Alaska Airlines' Boeing 737 fleet has emerged as the leading internal candidate to replace Hawaiian Airlines' Boeing 717s on interisland routes following Alaska's acquisition of Hawaiian Airlines, according to reporting from The Air Current. The 717 has long served as the backbone of Hawaiian's inter-island network, operating the short, high-frequency sectors connecting Honolulu with Maui, Kauai, the Big Island, and Molokai. With the merger now complete, fleet harmonization has become one of the most pressing operational decisions facing the combined carrier, and the direction of that decision carries significant consequences for pilots, dispatchers, and ground operations across the system.

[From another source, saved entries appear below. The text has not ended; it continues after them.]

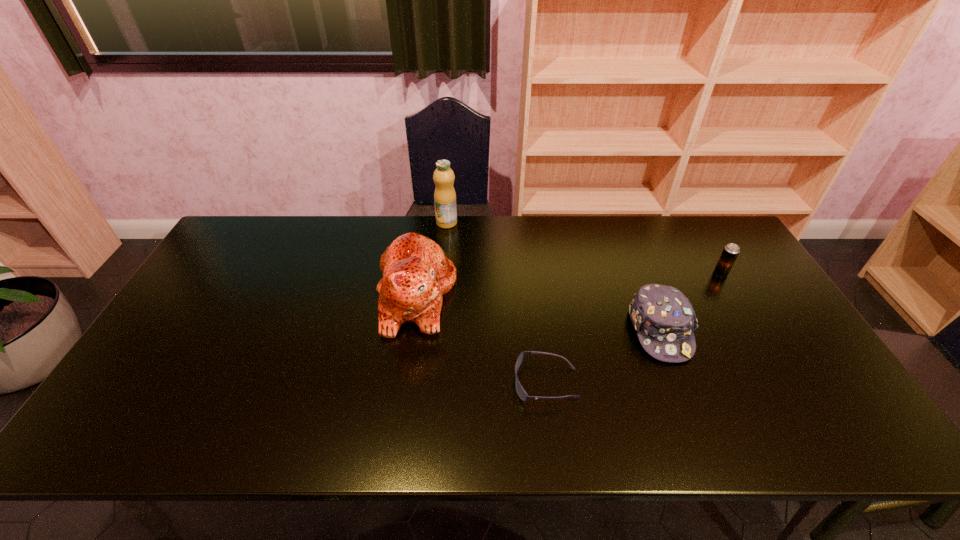 Find the location of `free spot at the far left corner of the desktop`. free spot at the far left corner of the desktop is located at coordinates pos(250,230).

This screenshot has width=960, height=540. I want to click on vacant area at the far right corner, so click(725, 238).

I want to click on empty space between the fourth object from left to right and the cat, so click(x=539, y=313).

This screenshot has height=540, width=960. What are the coordinates of `vacant space that is in between the cat and the rightmost object` in the screenshot? It's located at (x=568, y=284).

At what (x,y) coordinates should I click in order to perform the action: click on vacant space that's between the headwear and the cat. Please return your answer as a coordinate pair (x, y). The height and width of the screenshot is (540, 960). Looking at the image, I should click on (539, 313).

This screenshot has width=960, height=540. I want to click on free spot between the second object from right to left and the third object from right to left, so click(603, 356).

Locate an element on the screen. free spot between the fruit juice and the third object from right to left is located at coordinates (496, 303).

This screenshot has height=540, width=960. I want to click on free space between the headwear and the beer can, so click(x=690, y=301).

Find the location of a particular element. vacant area that lies between the third object from left to right and the cat is located at coordinates (481, 339).

Locate an element on the screen. The height and width of the screenshot is (540, 960). free area in between the beer can and the headwear is located at coordinates (690, 301).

The interisland mission presents a genuinely unique operational profile that complicates any straightforward fleet substitution. The 717 — essentially a refined derivative of the DC-9/MD-80 family — was optimized for exactly this type of flying: short sectors often under 30 minutes block-to-block, high daily cycle counts, and the kind of quick-turn discipline that keeps frequency-dependent passengers moving. The Boeing 737, while a capable and highly versatile narrowbody, was not purpose-built for that operating cadence. Fuel burn economics, ground time requirements, and aircraft utilization patterns on interisland segments will all require careful analysis before Alaska formally commits to the transition. The 737 MAX 8 or MAX 9, the most likely candidates given Alaska's current fleet direction, bring superior fuel efficiency on longer sectors but may carry different cost structures on the extremely short hops that define the interisland market.

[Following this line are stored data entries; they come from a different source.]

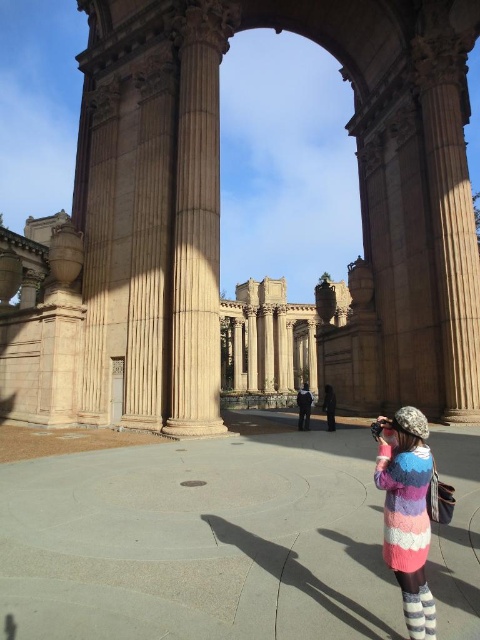 Question: Which of the following is the farthest from the observer?

Choices:
 (A) (302, 388)
 (B) (183, 273)

Answer: (A)

Question: Can you confirm if multicolored knitted sweater at lower right is positioned to the left of dark woolen sweater at center?

Choices:
 (A) yes
 (B) no

Answer: (B)

Question: Can you confirm if multicolored knitted sweater at lower right is thinner than dark woolen sweater at center?

Choices:
 (A) yes
 (B) no

Answer: (B)

Question: Considering the real-world distances, which object is closest to the brown stone ruins at center?

Choices:
 (A) multicolored knitted sweater at lower right
 (B) dark woolen sweater at center
 (C) dark blue fabric jacket at center

Answer: (B)

Question: Is brown stone ruins at center behind dark woolen sweater at center?

Choices:
 (A) yes
 (B) no

Answer: (B)

Question: Which of the following is the closest to the observer?

Choices:
 (A) (37, 355)
 (B) (389, 422)
 (C) (219, 369)

Answer: (B)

For pilots specifically, the fleet decision has direct labor and contractual implications. Hawaiian and Alaska pilots are operating under separate contracts while seniority list integration proceeds, and the type assignments attached to interisland flying are a meaningful variable in those negotiations. If 737s displace 717s, Hawaiian pilots currently typed on the 717 would require transition training to Alaska's narrowbody fleet, adding cost and complexity to an already intricate integration timeline. The 717 is a narrow type pool — Delta Air Lines operates the other major U.S. 717 fleet — meaning displaced aircraft and potentially crews have limited cross-carrier options, though Delta has historically shown interest in absorbing additional 717 capacity given the type's continued strong performance on its own short-haul routes.

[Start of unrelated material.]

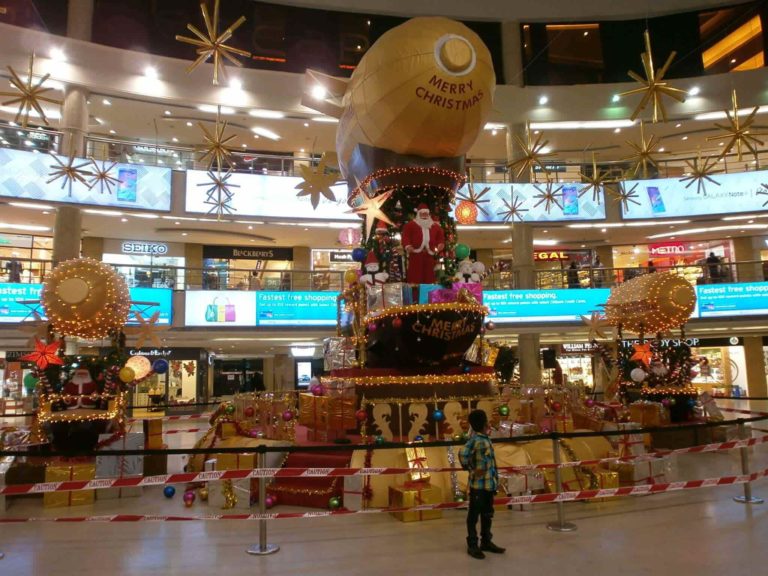 Where is `brown floor`? brown floor is located at coordinates (121, 554).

The broader significance of this development extends well beyond Hawaii. Fleet consolidation decisions at merged carriers consistently serve as bellwethers for how deeply integration will go and how quickly. Alaska's stated preference for 737 commonality across its combined network reflects a standard post-merger efficiency logic: single fleet type training, unified maintenance infrastructure, interchangeable crew pools, and simplified parts inventories. For corporate flight departments and charter operators watching the regional market, the outcome also signals whether the interisland market will see meaningful capacity adjustments during the transition period — a factor relevant to business aviation operators who use Hawaiian islands for executive travel and who may benefit from or be disrupted by shifts in commercial seat availability. The timeline for any actual 717 retirement remains unconfirmed, but the strategic direction appears to be solidifying toward 737 standardization across the full Alaska-Hawaiian operation.